前記オキシアルキレングリコール類としては、ジエチレングリコール、トリエチレングリコール、テトラエチレングリコール、ポリエチレングリコール、ポリプロピレングリコール等が挙げられる。
前記芳香族基に結合したエーテル基を主鎖に有するジヒドロキシ化合物としては、9,9−ビス(4−(2−ヒドロキシエトキシ)フェニル)フルオレン、9,9−ビス(4−(2−ヒドロキシプロポキシ)フェニル)フルオレン、9,9−ビス(4−(2−ヒドロキシエトキシ)−3−メチルフェニル)フルオレン、9,9−ビス(4−(2−ヒドロキシプロポキシ)−3−メチルフェニル)フルオレン、9,9−ビス(4−(2−ヒドロキシエトキシ)−3−イソプロピルフェニル)フルオレン、9,9−ビス(4−(2−ヒドロキシエトキシ)−3−イソブチルフェニル)フルオレン、9,9−ビス(4−(2−ヒドロキシエトキシ)−3−tert−ブチルフェニル)フルオレン、9,9−ビス(4−(2−ヒドロキシエトキシ)−3−シクロヘキシルフェニル)フルオレン、9,9−ビス(4−(2−ヒドロキシエトキシ)−3−フェニルフェニル)フルオレン、9,9−ビス(4−(2−ヒドロキシエトキシ)−3,5−ジメチルフェニル)フルオレン、9,9−ビス(4−(2−ヒドロキシエトキシ)−3−tert−ブチル−6−メチルフェニル)フルオレン、9,9−ビス(4−(3−ヒドロキシ−2,2−ジメチルプロポキシ)フェニル)フルオレン等のフルオレン骨格を有する化合物;2,2−ビス(4−(2−ヒドロキシエトキシ)フェニル)プロパン、2,2−ビス(4−(2−ヒドロキシプロポキシ)フェニル)プロパン、1,3−ビス(2−ヒドロキシエトキシ)ベンゼン、4,4’−ビス(2−ヒドロキシエトキシ)ビフェニル、ビス(4−(2−ヒドロキシエトキシ)フェニル)スルホン等が挙げられる。

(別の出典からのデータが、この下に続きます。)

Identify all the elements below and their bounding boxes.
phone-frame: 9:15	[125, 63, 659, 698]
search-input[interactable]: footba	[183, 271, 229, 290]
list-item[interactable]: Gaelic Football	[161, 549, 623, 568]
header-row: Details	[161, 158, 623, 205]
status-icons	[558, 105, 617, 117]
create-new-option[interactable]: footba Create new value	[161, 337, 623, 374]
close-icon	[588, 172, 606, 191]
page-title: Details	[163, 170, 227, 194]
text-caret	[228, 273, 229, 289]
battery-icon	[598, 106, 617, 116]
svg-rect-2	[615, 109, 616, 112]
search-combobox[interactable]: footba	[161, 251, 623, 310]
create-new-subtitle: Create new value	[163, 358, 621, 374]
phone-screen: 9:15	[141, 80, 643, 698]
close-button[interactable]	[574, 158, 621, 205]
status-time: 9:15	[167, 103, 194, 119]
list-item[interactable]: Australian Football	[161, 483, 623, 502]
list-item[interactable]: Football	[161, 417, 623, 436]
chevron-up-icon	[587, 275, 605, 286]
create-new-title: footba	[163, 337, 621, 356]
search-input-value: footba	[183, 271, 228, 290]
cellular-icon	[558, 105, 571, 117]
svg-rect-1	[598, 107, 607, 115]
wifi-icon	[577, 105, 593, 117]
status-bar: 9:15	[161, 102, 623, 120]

前記環状エーテル構造を有するジヒドロキシ化合物としては、下記式(2)で表されるジヒドロキシ化合物、下記式(3)や下記式(4)で表されるスピログリコール等が挙げられる。
これらの中でも、入手のし易さ、ハンドリング、重縮合時の反応性、得られるポリカーボネート樹脂の色相の観点から、複数の環状エーテル構造を有するジヒドロキシ化合物が好ましく、下記式(2)で表されるジヒドロキシ化合物や下記式(3)で表されるスピログリコール等の環状エーテル構造を2つ有するジヒドロキシ化合物がさらに好ましく、下記式(2)で表されるジヒドロキシ化合物等の、糖由来の環状エーテル構造を2つ有するジヒドロキシ化合物である無水糖アルコールが特に好ましい。

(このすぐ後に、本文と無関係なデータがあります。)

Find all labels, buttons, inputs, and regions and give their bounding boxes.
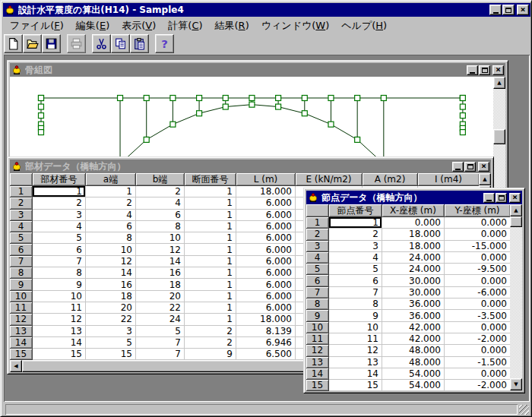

これらのジヒドロキシ化合物のうち、芳香環構造を有しないジヒドロキシ化合物を用いることがポリカーボネート樹脂の耐光性の観点から好ましく、中でも植物由来の資源として豊富に存在し、容易に入手可能な種々のデンプンから製造されるソルビトールを脱水縮合して得られる下記式(2)で表されるジヒドロキシ化合物等の無水糖アルコールが、入手及び製造のし易さ、耐光性、光学特性、成形性、耐熱性、カーボンニュートラルの面から最も好ましい。

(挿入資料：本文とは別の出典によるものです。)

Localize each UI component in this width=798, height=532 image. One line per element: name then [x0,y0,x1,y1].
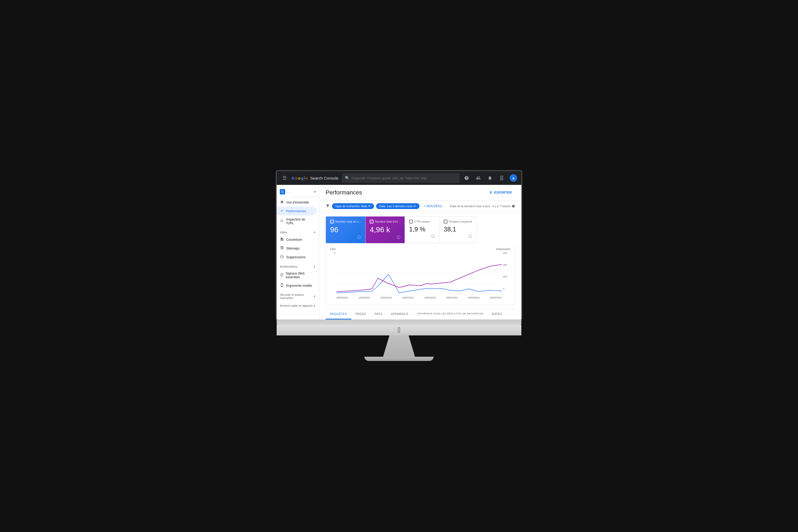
chart-date-7: 04/03/2021 [468,296,480,299]
metric-card-clics[interactable]: ✓ Nombre total de c... 96 ⓘ [326,216,365,243]
block-icon [280,255,284,259]
tab-apparence[interactable]: APPARENCE DANS LES RÉSULTATS DE RECHERCH… [413,309,488,320]
filter-icon [326,204,330,209]
tab-dates[interactable]: DATES [488,309,506,320]
sidebar-item-signaux-web[interactable]: Signaux Web essentiels [277,269,317,281]
bell-icon[interactable] [486,174,494,182]
chart-container: Clics Impressions 0 [326,243,515,305]
sidebar-item-vue-densemble[interactable]: Vue d'ensemble [277,198,317,207]
edit-icon: ✏ [414,204,416,208]
property-icon: C [280,189,285,194]
sidebar-item-couverture[interactable]: Couverture [277,235,317,244]
timer-icon [280,273,284,278]
property-name: ... [286,190,313,193]
metric-checkbox-clics: ✓ [330,220,334,224]
metrics-container: ✓ Nombre total de c... 96 ⓘ ✓ Nombre tot… [319,212,521,243]
metric-value-clics: 96 [330,226,361,234]
section-label-index: Index ∧ [277,227,319,235]
section-index-text: Index [280,231,287,234]
metric-checkbox-position [444,220,448,224]
y-axis-left-max: 0 [330,252,336,254]
update-info: Date de la dernière mise à jour : il y a… [450,205,515,208]
search-input[interactable] [352,176,456,180]
chart-date-4: 20/02/2021 [402,296,414,299]
sidebar-item-suppressions[interactable]: Suppressions [277,253,317,262]
chart-date-3: 16/02/2021 [380,296,392,299]
sidebar-item-ergonomie-mobile[interactable]: Ergonomie mobile [277,281,317,290]
menu-icon[interactable]: ☰ [281,174,288,182]
people-icon[interactable] [475,174,482,182]
content-header: Performances EXPORTER [319,185,521,201]
tab-appareils[interactable]: APPAREILS [387,309,413,320]
metric-header-clics: ✓ Nombre total de c... [330,220,361,224]
add-filter-label: + NOUVEAU [424,204,442,208]
export-button[interactable]: EXPORTER [486,189,515,196]
page-title: Performances [326,189,362,196]
sidebar-label-sitemaps: Sitemaps [286,247,300,250]
chart-svg [337,252,502,294]
index-collapse-btn[interactable]: ∧ [314,230,316,234]
trend-icon [280,209,284,213]
search-icon: 🔍 [345,176,349,180]
add-filter-button[interactable]: + NOUVEAU [422,203,444,209]
chart-dates: 08/02/2021 12/02/2021 16/02/2021 20/02/2… [330,295,510,300]
info-icon-clics[interactable]: ⓘ [357,235,361,240]
grid-icon[interactable] [498,174,506,182]
tab-pays[interactable]: PAYS [370,309,387,320]
chart-date-1: 08/02/2021 [337,296,348,299]
section-ameliorations-text: Améliorations [280,265,298,268]
home-icon [280,200,284,205]
metric-header-position: Position moyenne [444,220,472,224]
sidebar-label-couverture: Couverture [286,238,302,242]
info-icon-impressions[interactable]: ⓘ [397,235,400,240]
sidebar-label-signaux-web: Signaux Web essentiels [286,271,314,279]
ameliorations-collapse-btn[interactable]: ∧ [314,265,316,268]
export-label: EXPORTER [494,191,512,194]
google-search-console-logo: Google Search Console [291,176,339,180]
sidebar-item-performances[interactable]: Performances [277,207,317,215]
property-selector[interactable]: C ... ▾ [277,187,319,197]
chart-date-5: 24/02/2021 [424,296,436,299]
y-axis-right-low: 150 [503,275,510,278]
sidebar-label-performances: Performances [286,209,306,213]
property-dropdown-icon: ▾ [314,190,316,194]
info-icon-position[interactable]: ⓘ [469,234,472,239]
anciens-outils-collapse-btn[interactable]: ∨ [314,304,316,307]
chart-date-8: 08/03/2021 [490,296,502,299]
filter-chip-search-type[interactable]: Type de recherche: Web ✏ [332,203,374,209]
sidebar-item-inspection-url[interactable]: Inspection de l'URL [277,215,317,227]
y-axis-right-max: 450 [503,252,510,254]
metric-value-position: 38,1 [444,226,472,233]
metric-card-ctr[interactable]: CTR moyen 1,9 % ⓘ [405,216,439,243]
filter-chip-date[interactable]: Date: Les 3 derniers mois ✏ [376,203,419,209]
chart-label-clics: Clics [330,248,336,251]
sidebar-label-suppressions: Suppressions [286,255,306,259]
metric-card-position[interactable]: Position moyenne 38,1 ⓘ [439,216,477,243]
section-label-ameliorations: Améliorations ∧ [277,262,319,269]
filter-chip-search-type-label: Type de recherche: Web [335,205,367,208]
monitor-bezel [277,320,521,325]
section-label-anciens-outils: Anciens outils et rapports ∨ [277,301,319,308]
metric-checkbox-ctr [409,220,413,224]
tabs: REQUÊTES PAGES PAYS APPAREILS APPARENCE … [326,309,515,320]
monitor-screen: ☰ Google Search Console 🔍 [277,171,521,320]
info-icon-ctr[interactable]: ⓘ [431,234,435,239]
search-bar[interactable]: 🔍 [342,173,460,183]
chart-label-impressions: Impressions [496,248,510,251]
section-anciens-outils-text: Anciens outils et rapports [280,304,313,307]
chart-date-6: 28/02/2021 [446,296,458,299]
content-area: Performances EXPORTER Type de recherche:… [319,185,521,320]
edit-icon: ✏ [368,204,371,208]
metric-card-impressions[interactable]: ✓ Nombre total d'im... 4,96 k ⓘ [365,216,405,243]
avatar[interactable]: a [510,174,517,182]
tab-pages[interactable]: PAGES [352,309,370,320]
sidebar-item-sitemaps[interactable]: Sitemaps [277,244,317,253]
y-axis-right-zero: 0 [503,287,510,290]
sitemap-icon [280,246,284,251]
help-icon[interactable] [463,174,470,182]
mobile-icon [280,283,284,288]
chart-labels: Clics Impressions [330,248,510,251]
securite-collapse-btn[interactable]: ∨ [314,294,316,298]
metric-checkbox-impressions: ✓ [370,220,374,224]
tab-requetes[interactable]: REQUÊTES [326,309,352,320]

これらは得られるポリカーボネート樹脂の要求性能に応じて、単独で用いてもよく、2種以上を組み合わせて用いてもよい。
なお、上記の「環状エーテル構造を有するジヒドロキシ化合物」の「環状エーテル構造」とは、環状構造中にエーテル基を有し、環状鎖を構成する炭素が脂肪族炭素である構造からなるものを意味する。
上記式(2)で表されるジヒドロキシ化合物としては、立体異性体の関係にある、イソソルビド(ISB)、イソマンニド、イソイデットが挙げられ、これらは1種を単独で用いてもよく、2種以上を組み合わせて用いてもよい。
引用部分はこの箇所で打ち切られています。